Task objective:
All lines of the entries with "Silva" in them must be listed.

Supplied records:
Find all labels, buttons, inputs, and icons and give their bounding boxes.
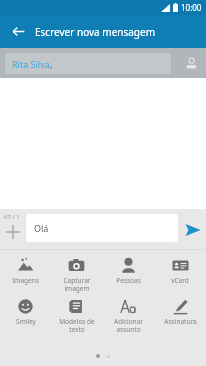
button[interactable]: Add contact <box>179 51 203 75</box>
staticText: 67 / 1 <box>4 213 20 221</box>
button[interactable]: Capturar imagem <box>51 256 102 294</box>
button[interactable]: Send <box>181 218 205 242</box>
button[interactable]: Smiley <box>0 297 51 327</box>
staticText: Escrever nova mensagem <box>35 25 155 39</box>
staticText: Smiley <box>16 317 36 326</box>
button[interactable]: Olá <box>26 214 178 242</box>
button[interactable]: vCard <box>154 256 206 286</box>
staticText: Assinatura <box>164 317 197 326</box>
button[interactable]: Assinatura <box>154 297 206 327</box>
staticText: Olá <box>34 222 49 234</box>
staticText: Modelos de texto <box>59 317 95 334</box>
staticText: Capturar imagem <box>63 276 91 293</box>
staticText: Rita Silva <box>12 58 50 70</box>
staticText: Imagens <box>12 276 39 285</box>
button[interactable]: Rita Silva <box>5 53 171 74</box>
button[interactable]: Modelos de texto <box>51 297 102 335</box>
button[interactable]: Adicionar assunto <box>102 297 154 335</box>
button[interactable]: Add attachment <box>2 221 24 243</box>
button[interactable]: Pessoas <box>102 256 154 286</box>
staticText: Adicionar assunto <box>114 317 143 334</box>
staticText: Pessoas <box>116 276 141 285</box>
staticText: vCard <box>171 276 189 285</box>
staticText: , <box>50 58 53 70</box>
button[interactable]: Imagens <box>0 256 51 286</box>
button[interactable]: Back <box>7 20 30 43</box>
staticText: 10:00 <box>181 2 202 13</box>
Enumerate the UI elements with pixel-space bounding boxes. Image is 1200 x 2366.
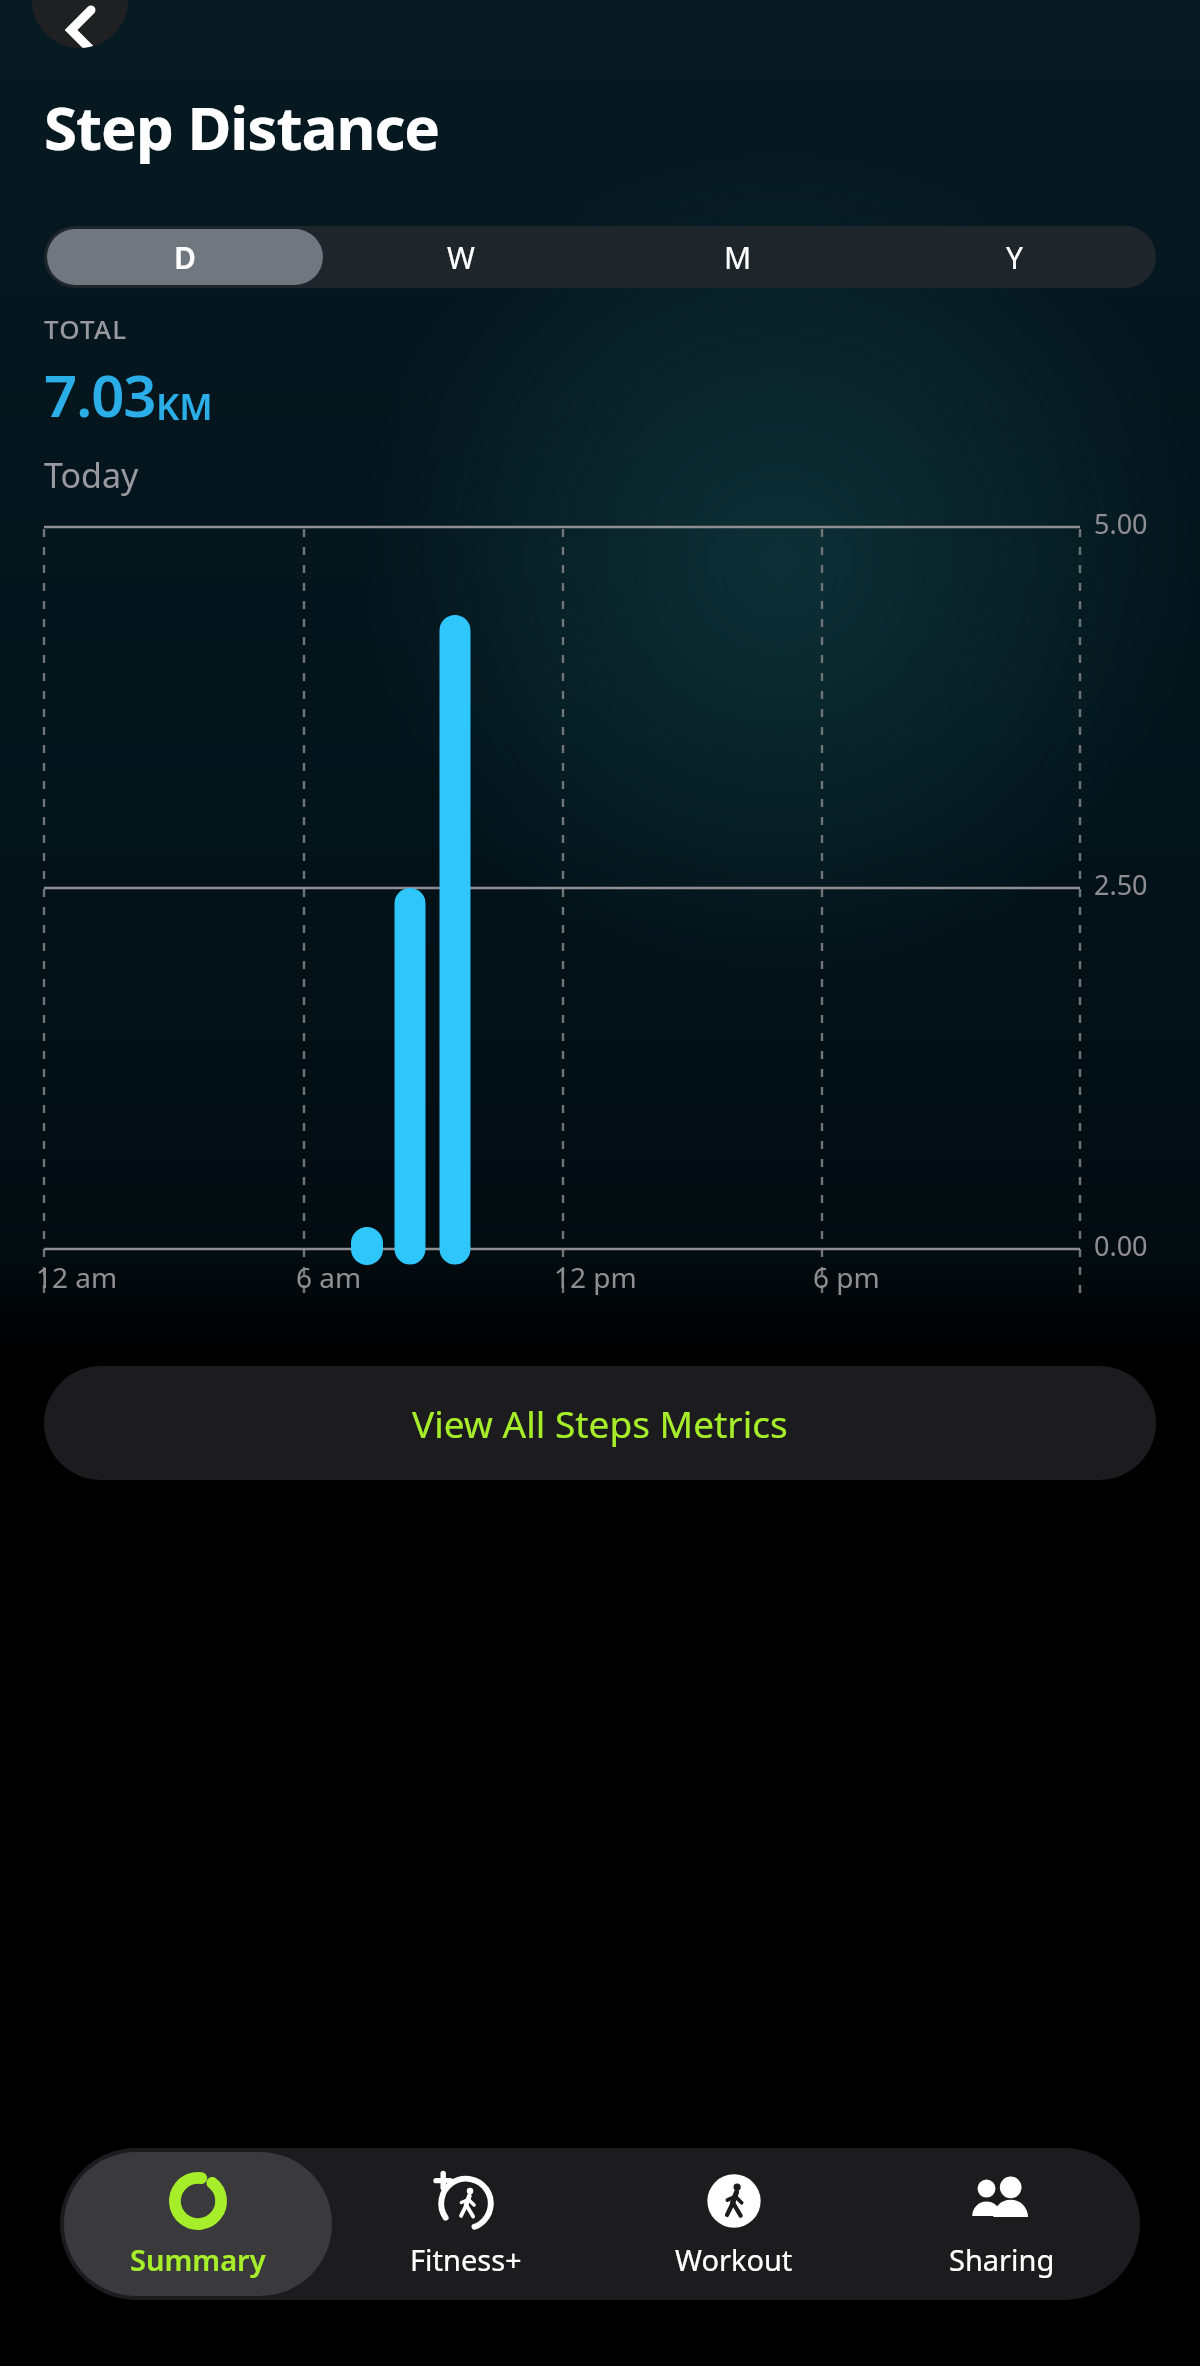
staticText: KM bbox=[156, 382, 213, 431]
staticText: W bbox=[447, 237, 475, 278]
staticText: 6 am bbox=[296, 1258, 362, 1296]
button[interactable]: Y bbox=[876, 229, 1153, 285]
button[interactable]: Sharing bbox=[868, 2152, 1136, 2296]
button[interactable]: Back bbox=[32, 0, 128, 48]
staticText: 2.50 bbox=[1094, 866, 1148, 903]
staticText: Sharing bbox=[949, 2240, 1055, 2279]
staticText: M bbox=[724, 237, 752, 278]
staticText: 5.00 bbox=[1094, 505, 1148, 542]
staticText: Workout bbox=[675, 2240, 793, 2279]
button[interactable]: Workout bbox=[600, 2152, 868, 2296]
button[interactable]: M bbox=[599, 229, 876, 285]
staticText: Step Distance bbox=[44, 86, 440, 168]
staticText: 6 pm bbox=[813, 1258, 880, 1296]
staticText: 0.00 bbox=[1094, 1227, 1148, 1264]
button[interactable]: D bbox=[47, 229, 323, 285]
staticText: 12 am bbox=[36, 1258, 118, 1296]
button[interactable]: Summary bbox=[64, 2152, 332, 2296]
button[interactable]: View All Steps Metrics bbox=[44, 1366, 1156, 1480]
staticText: 12 pm bbox=[554, 1258, 637, 1296]
staticText: Today bbox=[44, 452, 139, 498]
button[interactable]: Fitness+ bbox=[332, 2152, 600, 2296]
staticText: 7.03 bbox=[44, 355, 156, 434]
staticText: View All Steps Metrics bbox=[412, 1398, 788, 1448]
staticText: Fitness+ bbox=[410, 2240, 522, 2279]
staticText: Y bbox=[1006, 237, 1023, 278]
staticText: Summary bbox=[130, 2240, 266, 2279]
staticText: TOTAL bbox=[44, 311, 128, 346]
button[interactable]: W bbox=[323, 229, 599, 285]
staticText: D bbox=[174, 237, 196, 278]
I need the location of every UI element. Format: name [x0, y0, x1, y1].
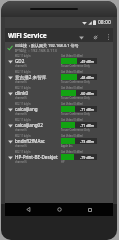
- button[interactable]: Home: [53, 203, 66, 216]
- button[interactable]: Wi-Fi scan: [77, 33, 85, 41]
- staticText: To use Conference Only (0.25): [61, 80, 97, 84]
- button[interactable]: 802.11 b/g/n: [5, 69, 113, 85]
- staticText: Apple Inc.: [61, 144, 74, 148]
- staticText: To use Conference Only (0.25): [61, 128, 97, 132]
- staticText: GD2: [15, 58, 25, 64]
- staticText: -73 dBm: [80, 139, 95, 144]
- staticText: Get Video (0 dBm): [61, 150, 83, 154]
- staticText: 意吉播2 来智库: [15, 74, 47, 80]
- button[interactable]: 802.11 b/g/n: [5, 101, 113, 117]
- button[interactable]: More options: [104, 33, 112, 41]
- staticText: -79 dBm: [80, 155, 95, 160]
- staticText: caicaijiang02: [15, 122, 43, 128]
- staticText: To use Conference Only (0.25): [61, 112, 97, 116]
- staticText: Get Video (0 dBm): [61, 102, 83, 106]
- staticText: 802.11 b/g/n: [15, 86, 31, 90]
- staticText: channel 6: [15, 80, 27, 84]
- staticText: IP地址：192.168.0.113: [15, 48, 57, 53]
- staticText: 08:00: [98, 19, 111, 26]
- button[interactable]: 802.11 b/g/n: [5, 117, 113, 133]
- staticText: Get Video (0 dBm): [61, 70, 83, 74]
- button[interactable]: 802.11 b/g/n: [5, 53, 113, 69]
- staticText: -60 dBm: [80, 91, 95, 96]
- staticText: channel 6: [15, 160, 27, 164]
- staticText: Get Video (0 dBm): [61, 134, 83, 138]
- staticText: channel 6: [15, 64, 27, 68]
- staticText: WiFi Service: [8, 31, 47, 40]
- button[interactable]: 802.11 b/g/n: [5, 133, 113, 149]
- button[interactable]: Back: [22, 203, 35, 216]
- staticText: 802.11 b/g/n: [15, 118, 31, 122]
- staticText: -48 dBm: [80, 75, 95, 80]
- staticText: 已连接：默认网关 192.168.0.1 信号: [15, 43, 79, 48]
- staticText: Get Video (0 dBm): [61, 54, 83, 58]
- staticText: 802.11 b/g/n: [15, 54, 31, 58]
- staticText: dlink0: [15, 90, 29, 96]
- button[interactable]: 802.11 b/g/n: [5, 149, 113, 165]
- staticText: -49 dBm: [80, 59, 95, 64]
- staticText: channel 6: [15, 144, 27, 148]
- button[interactable]: Recent apps: [83, 203, 96, 216]
- staticText: channel 6: [15, 112, 27, 116]
- staticText: 802.11 b/g/n: [15, 102, 31, 106]
- staticText: 802.11 b/g/n: [15, 134, 31, 138]
- staticText: bndnfl2fMAsc: [15, 138, 45, 144]
- staticText: channel 6: [15, 128, 27, 132]
- staticText: To use Conference Only (0.25): [61, 64, 97, 68]
- staticText: Get Video (0 dBm): [61, 86, 83, 90]
- staticText: HP-Print-BE-Deskjet: [15, 154, 58, 160]
- staticText: -71 dBm: [80, 123, 95, 128]
- staticText: HP: [61, 160, 65, 164]
- button[interactable]: Settings: [91, 33, 99, 41]
- button[interactable]: 802.11 b/g/n: [5, 85, 113, 101]
- staticText: -71 dBm: [80, 107, 95, 112]
- staticText: Get Video (0 dBm): [61, 118, 83, 122]
- staticText: 802.11 b/g/n: [15, 70, 31, 74]
- staticText: 802.11 b/g/n: [15, 150, 31, 154]
- staticText: channel 6: [15, 96, 27, 100]
- staticText: caicaijiang: [15, 106, 38, 112]
- staticText: To use Conference Only (0.25): [61, 96, 97, 100]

Reply to the task:
staticText: Rita Silva <box>12 58 50 70</box>
button[interactable]: Rita Silva <box>5 53 171 74</box>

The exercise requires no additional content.